+++ Data extracts

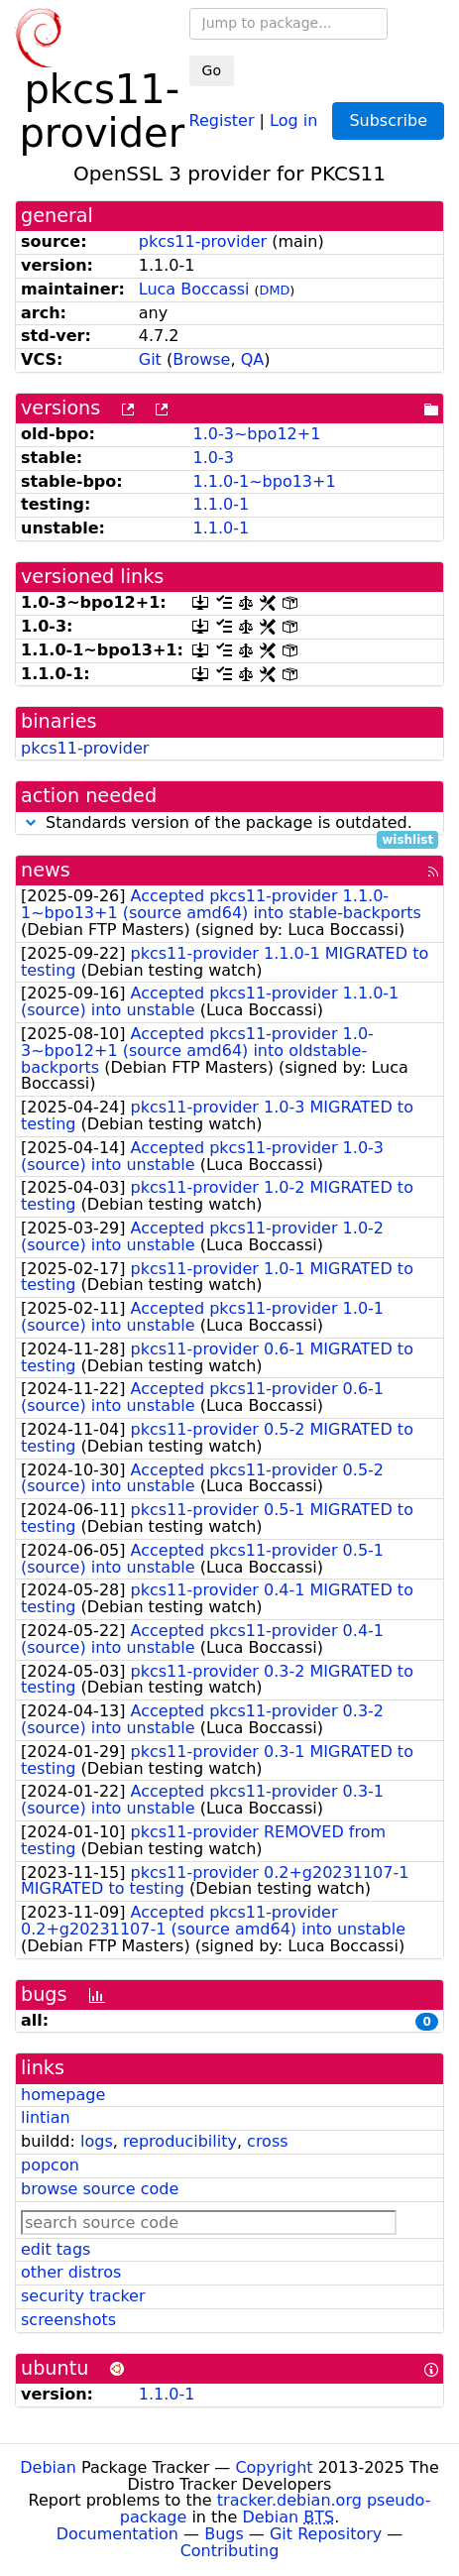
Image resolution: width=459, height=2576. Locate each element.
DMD (275, 290)
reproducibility (180, 2141)
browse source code (99, 2188)
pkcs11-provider (203, 241)
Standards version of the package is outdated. (229, 823)
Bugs (224, 2533)
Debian (48, 2467)
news (45, 870)
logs (96, 2141)
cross (267, 2141)
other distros (71, 2272)
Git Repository (326, 2533)
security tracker (83, 2295)
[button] (31, 822)
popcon (50, 2165)
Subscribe (388, 120)
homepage (63, 2094)
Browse (201, 359)
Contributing (230, 2550)
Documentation (117, 2533)
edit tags (55, 2249)
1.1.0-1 (220, 504)
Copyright (273, 2467)
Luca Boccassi (194, 289)
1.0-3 (212, 457)
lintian (45, 2117)
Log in (293, 119)
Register (222, 119)
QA (253, 359)
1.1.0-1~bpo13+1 (263, 481)
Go (211, 70)
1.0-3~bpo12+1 (256, 433)
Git (150, 359)
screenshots (68, 2319)
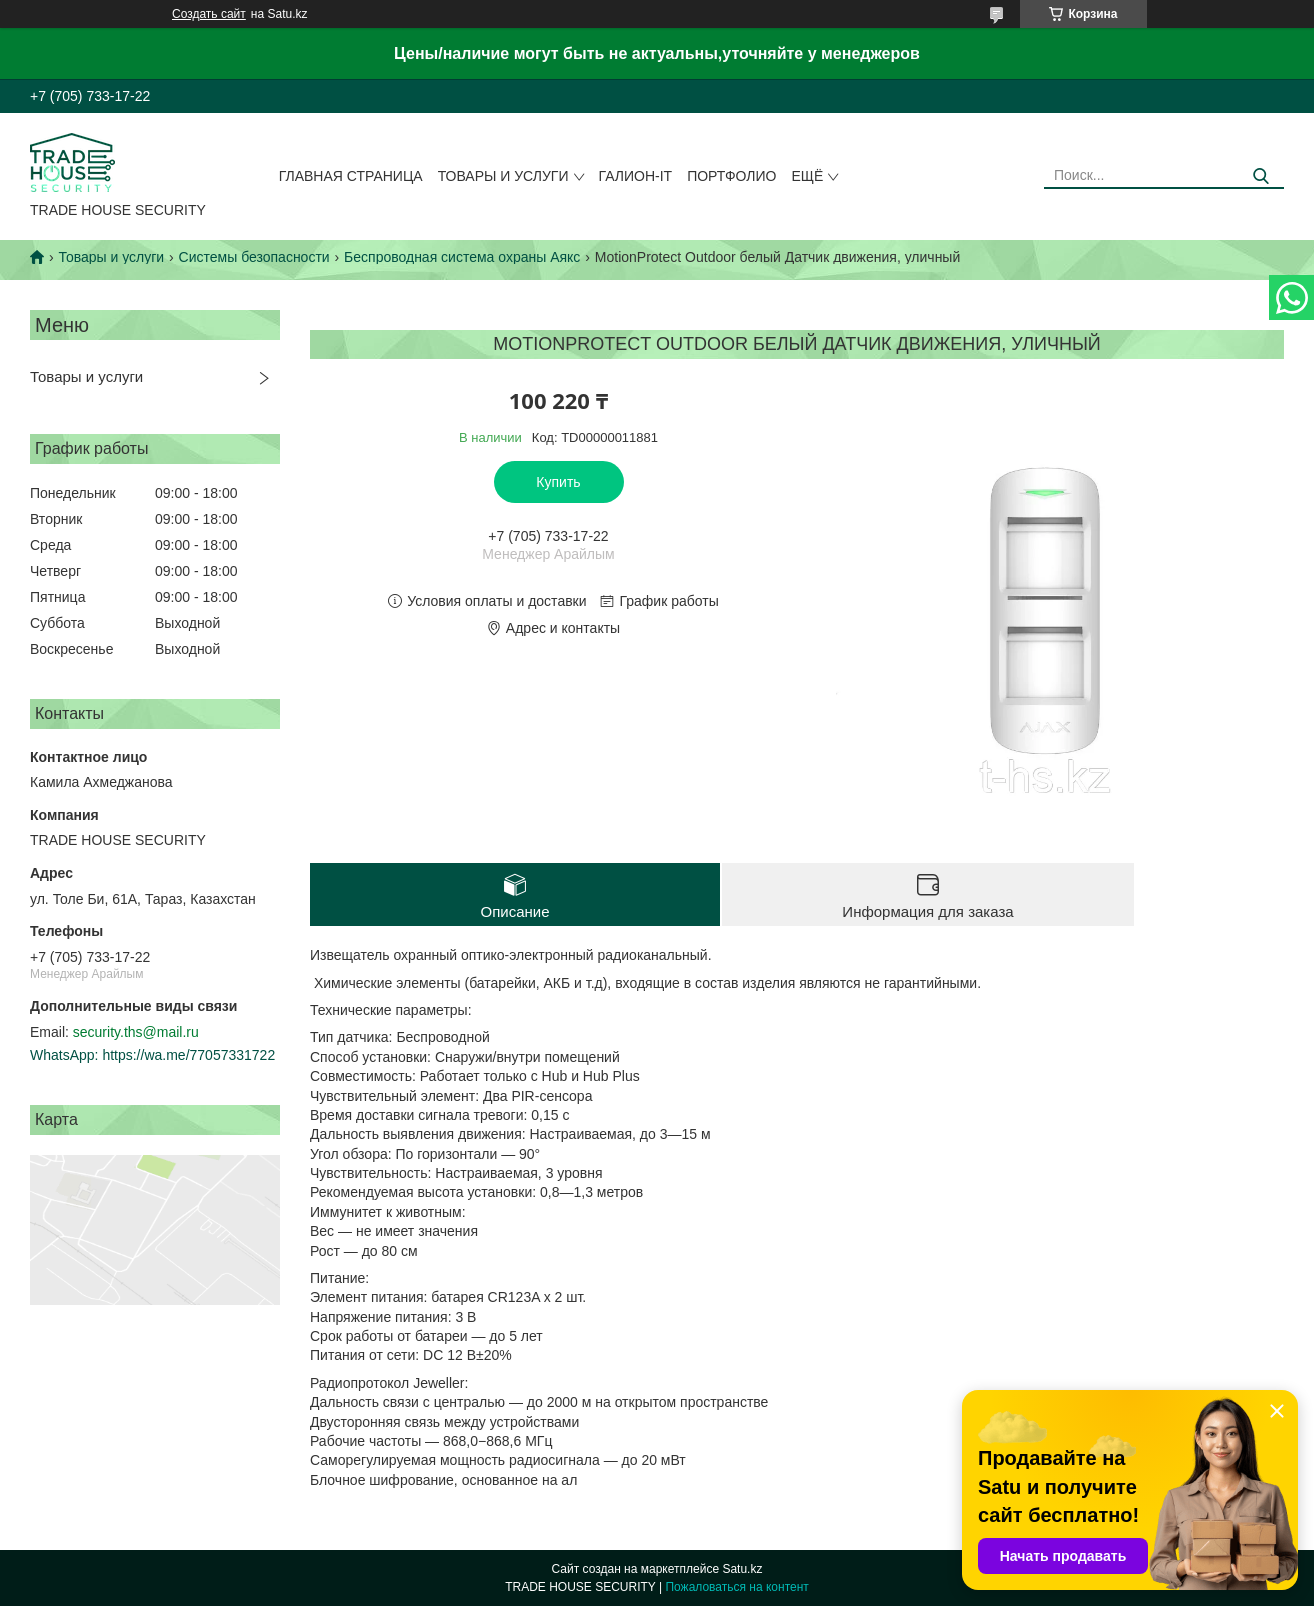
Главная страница (351, 176)
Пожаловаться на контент (736, 1587)
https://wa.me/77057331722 (188, 1055)
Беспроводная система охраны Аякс (462, 257)
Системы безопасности (254, 257)
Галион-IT (636, 176)
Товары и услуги (503, 176)
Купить (558, 482)
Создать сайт (209, 14)
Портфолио (731, 176)
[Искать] (1261, 176)
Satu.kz (742, 1569)
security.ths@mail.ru (136, 1032)
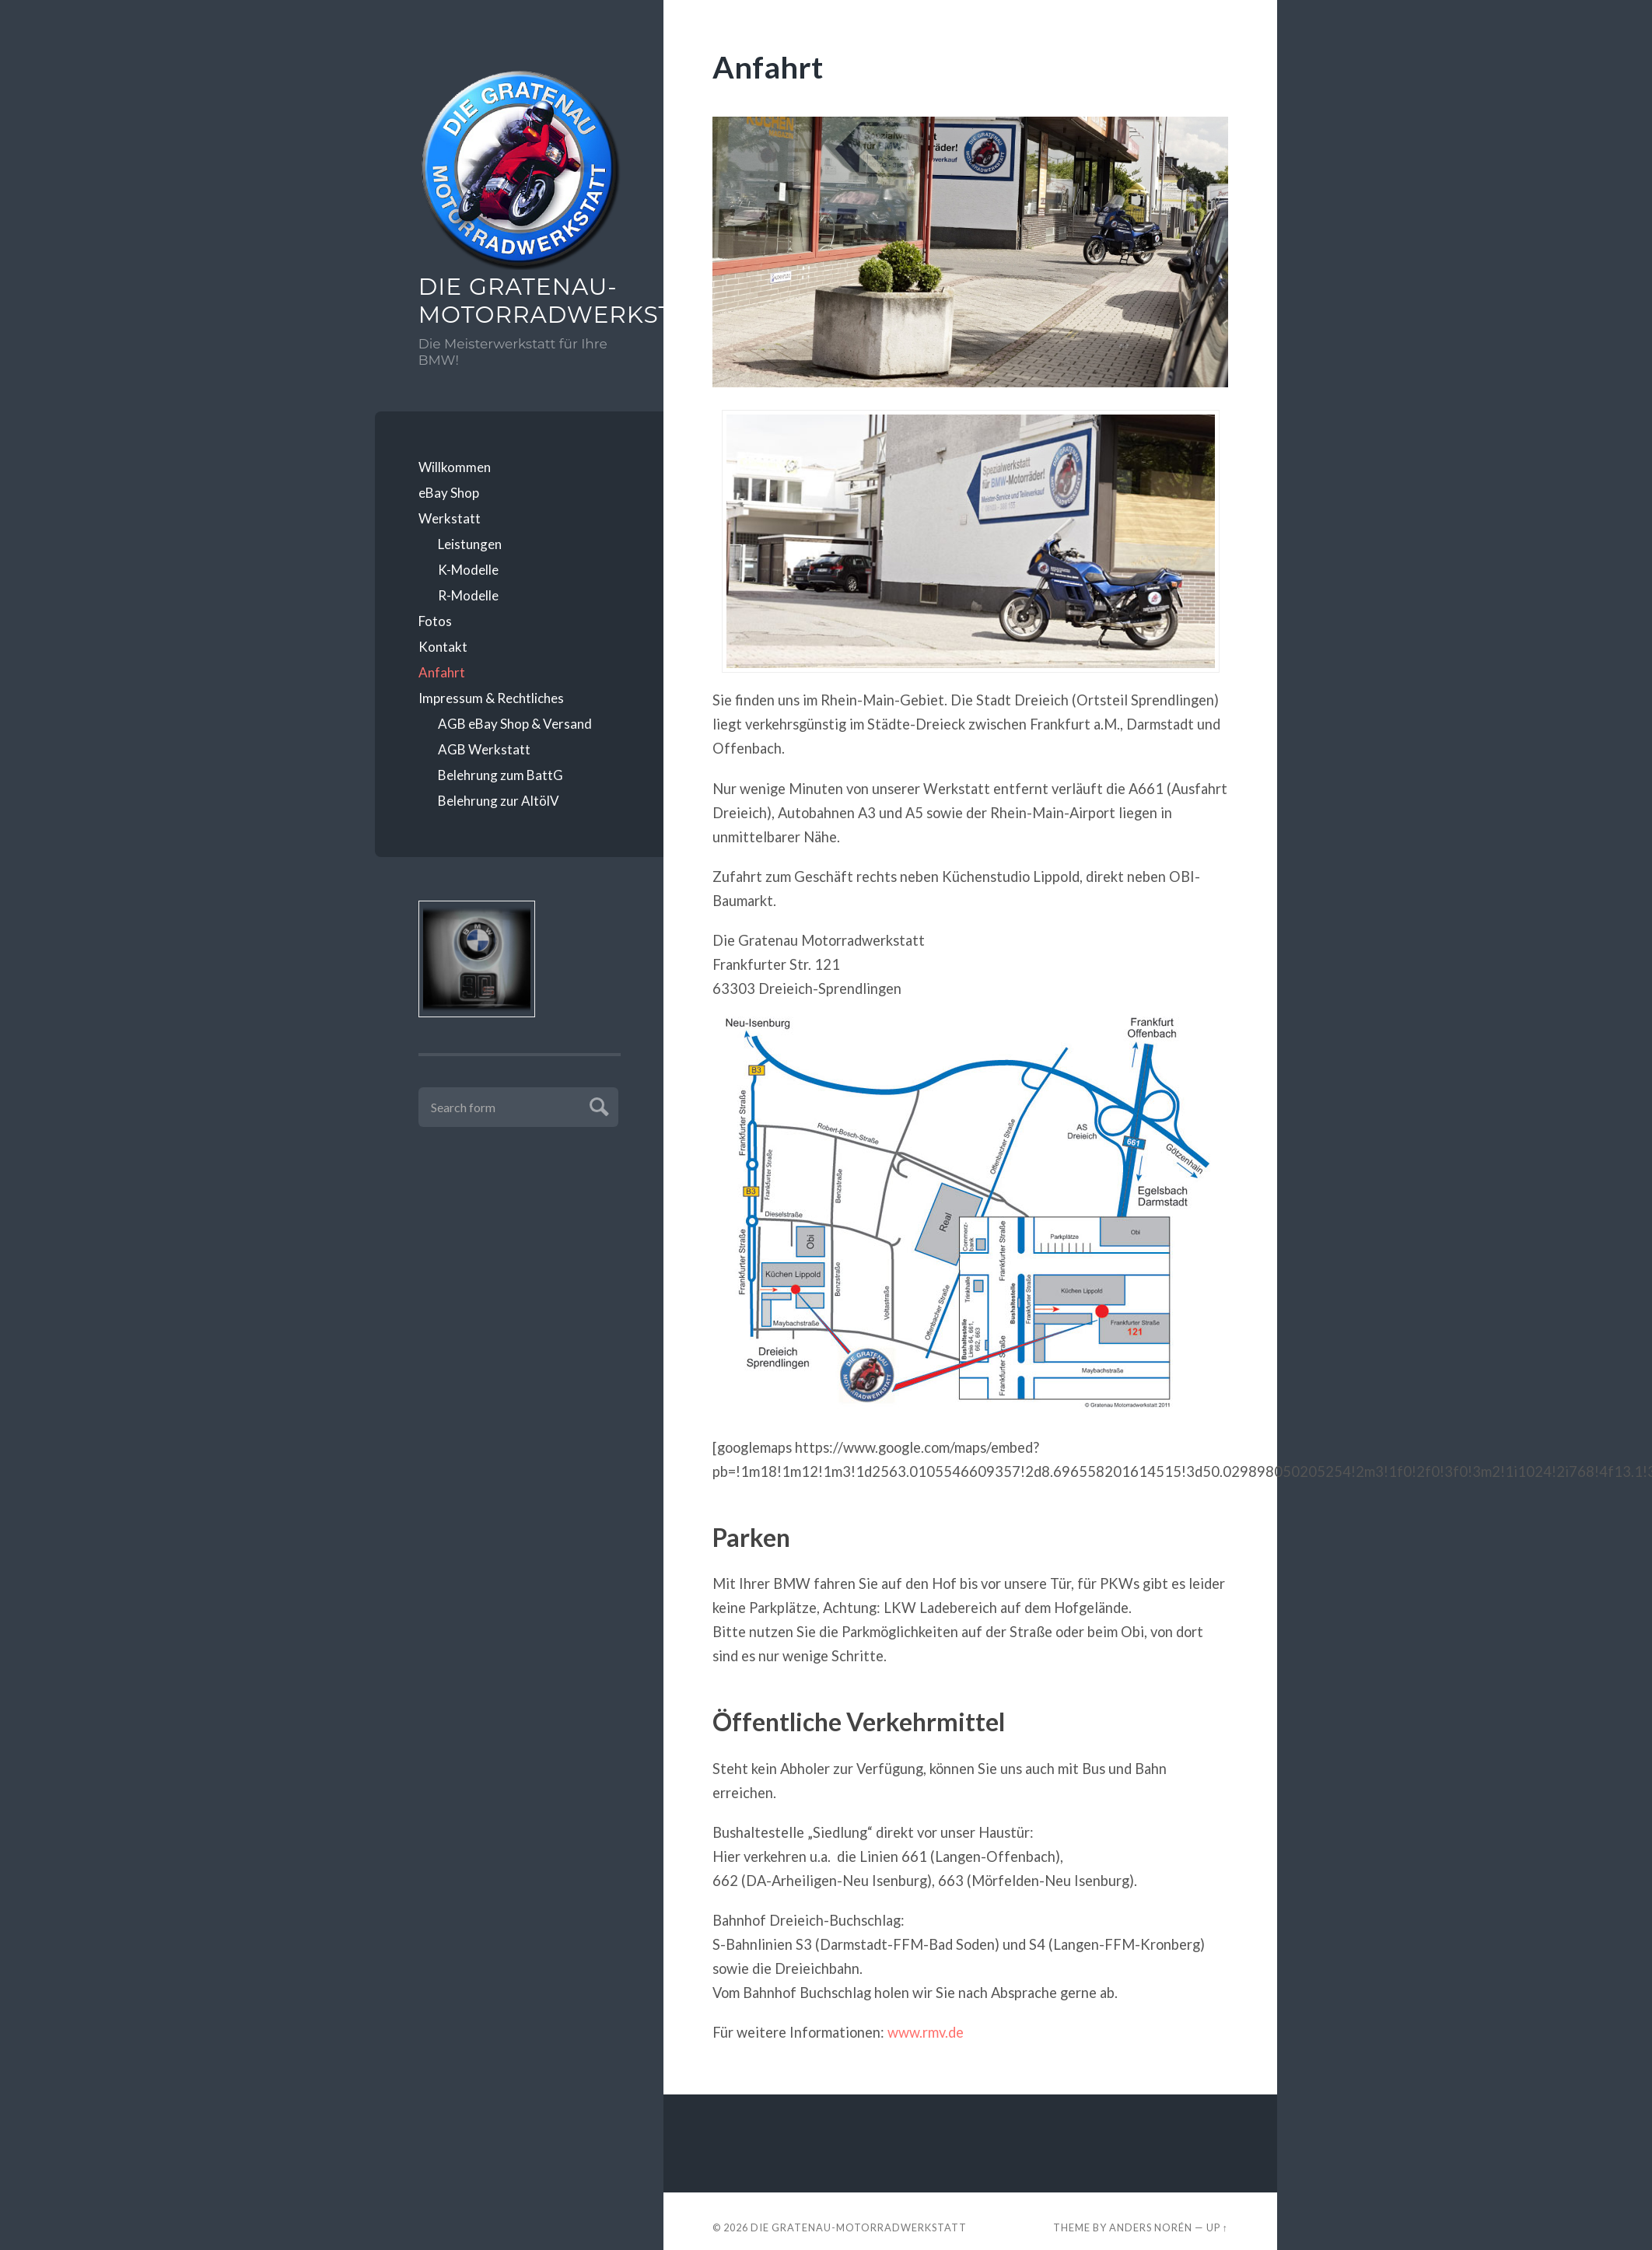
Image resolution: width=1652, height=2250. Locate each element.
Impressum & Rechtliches (491, 698)
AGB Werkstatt (484, 749)
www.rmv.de (925, 2032)
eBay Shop (448, 493)
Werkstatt (449, 518)
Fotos (435, 621)
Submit (597, 1104)
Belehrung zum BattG (500, 775)
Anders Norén (1150, 2227)
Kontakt (442, 647)
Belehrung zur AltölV (498, 801)
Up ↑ (1217, 2227)
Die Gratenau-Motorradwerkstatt (519, 300)
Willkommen (454, 467)
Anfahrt (441, 672)
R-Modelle (468, 595)
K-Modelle (468, 570)
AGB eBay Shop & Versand (515, 724)
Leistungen (470, 544)
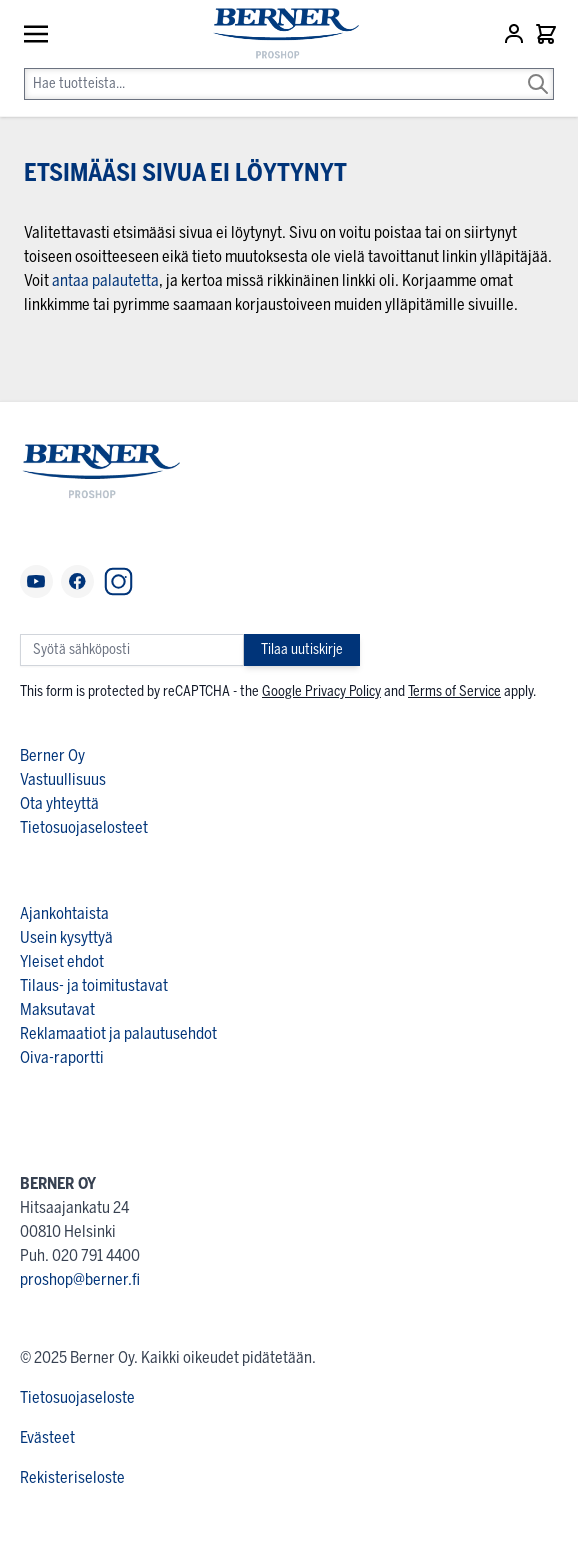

++++++

▸ **What is needed**
Filter the records down to the lines that contain the string "Belehrung", and copy those lines.

▸ **Response box**
Belehrung zum BattG (500, 775)
Belehrung zur AltölV (498, 801)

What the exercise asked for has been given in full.